Thursday, November 12, 2009


There just isn’t anything as decadent as eggs Benedict.

It’s the dish you get when you are being treated like a queen. It’s breakfast in bed, late-morning brunch on Mother’s Day. It is the epitome of a celebration breakfast for my husband. We don't go out for breakfast often, but I know that if we do, he's probably going to have the classic leaning-tower-of-Pisa stack of english muffin, ham, egg and sauce. It’s not something you ever make at home, which is a shame, because it’s delicious.

But I think what scares many people away from making it, and some from even ordering it, is the hollandaise sauce. What is hollandaise after all? It isn’t something most of us encounter on a daily basis. A sublime French creation of egg yolks and butter, it’s daunting because a slowed whisk or an aggressive burner can turn it into a puddle of grease or a bowl of scrambled eggs without half trying.

And I am a giant wuss. I fear having a culinary meltdown. Because of this, I avoid it in favor of something everyone loves, an easy, cheesy sauce that looks every bit as impressive without the work.

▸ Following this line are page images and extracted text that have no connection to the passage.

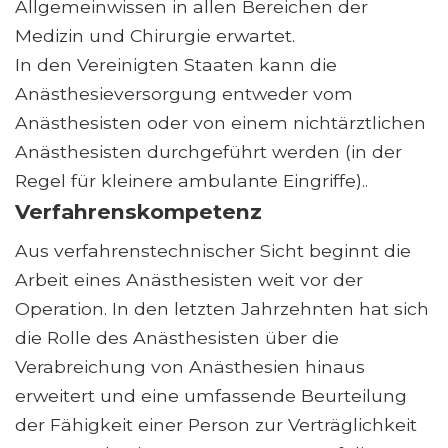
Allgemeinwissen in allen Bereichen der
Medizin und Chirurgie erwartet.
In den Vereinigten Staaten kann die
Anästhesieversorgung entweder vom
Anästhesisten oder von einem nichtärztlichen
Anästhesisten durchgeführt werden (in der
Regel für kleinere ambulante Eingriffe)..
Verfahrenskompetenz
Aus verfahrenstechnischer Sicht beginnt die
Arbeit eines Anästhesisten weit vor der
Operation. In den letzten Jahrzehnten hat sich
die Rolle des Anästhesisten über die
Verabreichung von Anästhesien hinaus
erweitert und eine umfassende Beurteilung
der Fähigkeit einer Person zur Verträglichkeit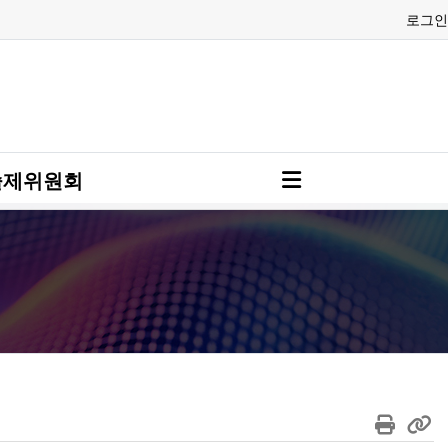
로그인
술제위원회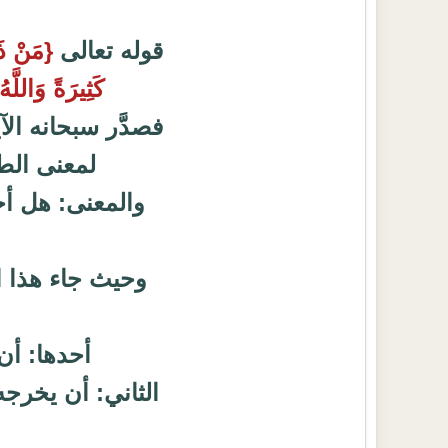
قوله تعالى
{مَنْ ذَا
كَثِيرَةً وَاللَّ
فصدَّر سبحانه ال
لمعنى الط
والمعنى: هل أح
وحيث جاء هذا ا
أحدها: أن
الثاني: أن يخرجه 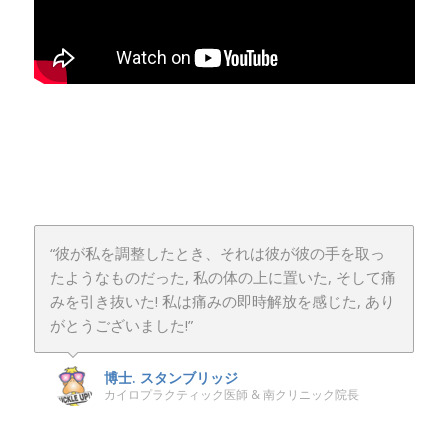
“彼が私を調整したとき、それは彼が彼の手を取っ
たようなものだった, 私の体の上に置いた, そして痛
みを引き抜いた! 私は痛みの即時解放を感じた, あり
がとうございました!”
博士. スタンブリッジ
カイロプラクティック医師 & 南クリニック院長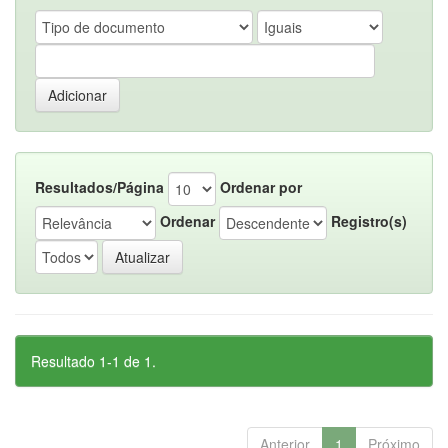
Resultados/Página
Ordenar por
Ordenar
Registro(s)
Resultado 1-1 de 1.
Anterior
1
Próximo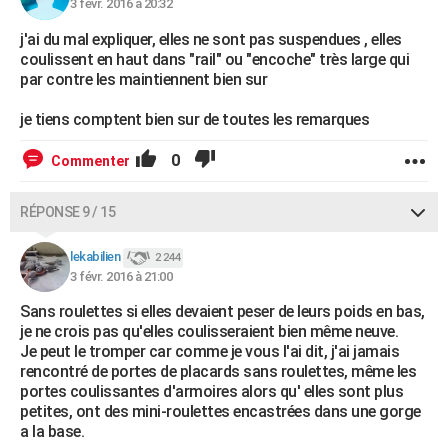
3 févr. 2016 à 20:32
j'ai du mal expliquer, elles ne sont pas suspendues , elles
coulissent en haut dans "rail" ou "encoche" très large qui
par contre les maintiennent bien sur
je tiens comptent bien sur de toutes les remarques
0
Commenter
RÉPONSE 9 / 15
lekabilien
2 244
3 févr. 2016 à 21:00
Sans roulettes si elles devaient peser de leurs poids en bas,
je ne crois pas qu'elles coulisseraient bien même neuve.
Je peut le tromper car comme je vous l'ai dit, j'ai jamais
rencontré de portes de placards sans roulettes, même les
portes coulissantes d'armoires alors qu' elles sont plus
petites, ont des mini-roulettes encastrées dans une gorge
a la base.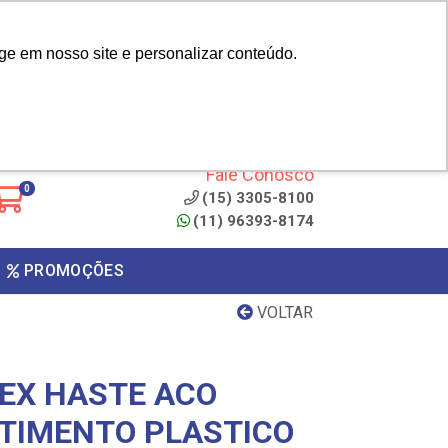
|
cliente? - Cadastrar
Área do Representante
ge em nosso site e personalizar conteúdo.
 de
Clique aqui para copiar o
código
ONTO
Fale Conosco
0
(15) 3305-8100
(11) 96393-8174
PROMOÇÕES
VOLTAR
EX HASTE ACO
TIMENTO PLASTICO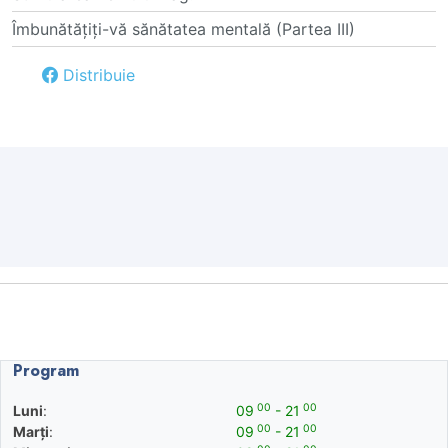
Îmbunătățiți-vă sănătatea mentală (Partea III)
Distribuie
Program
00
00
Luni
:
09
- 21
00
00
Marți
:
09
- 21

Cheese is also a great way to sell a kid on, well, anything. A picky eater will grimace at the idea of a fancy French dish and a hoity-toity sauce. But cheese? Everyone loves cheese! And every pizza needs cheese. It's a perfect compromise.

1 pizza crust
1 T. butter
1 T. flour
1 c. milk
2 oz. cream cheese
½ c. shredded cheddar cheese or 2 oz. Velveeta
Dash of cayenne
Salt and pepper
½ pound Canadian bacon
8 poached eggs or 6-8 hard-boiled eggs
Parsley or tarragon for garnish

Preheat oven to 400 degrees. Place pizza crust on baking sheet. Bake 15-20 minutes. Set aside.

In a small saucepot, melt butter. Stir in flour. Add milk, whisking until combined. Add cream cheese, stirring until melted. Add cheddar or Velveeta, stirring until melted. Season with cayenne, salt and pepper. Spread over pizza crust.

In a skillet, fry bacon just until beginning to brown. Arrange over cheese sauce.

Now, for the eggs. For the most attractive presentation, slice the pizza, top each slice with a poached egg and garnish with herbs. If you don’t have the time or inclination to do this one egg at a time, just use hard-boiled eggs. Slice and arrange over ham. Garnish the whole pie with herbs. This will be easiest if you arrange the egg slices in spokes, putting one spoke on each prospective slice.

Variation: Eggs Florentine – Omit Canadian bacon, replacing it with a layer of fresh baby spinach leaves.


Bacon, eh? – Don’t ask for Canadian bacon north of the border. In the provinces, what we call “Canadian” is simply known as back bacon. The most common kind of back up yonder is almost unknown in the U.S. Called “peameal,” it is cured in a sweet pickling brine before being rolled in cornmeal.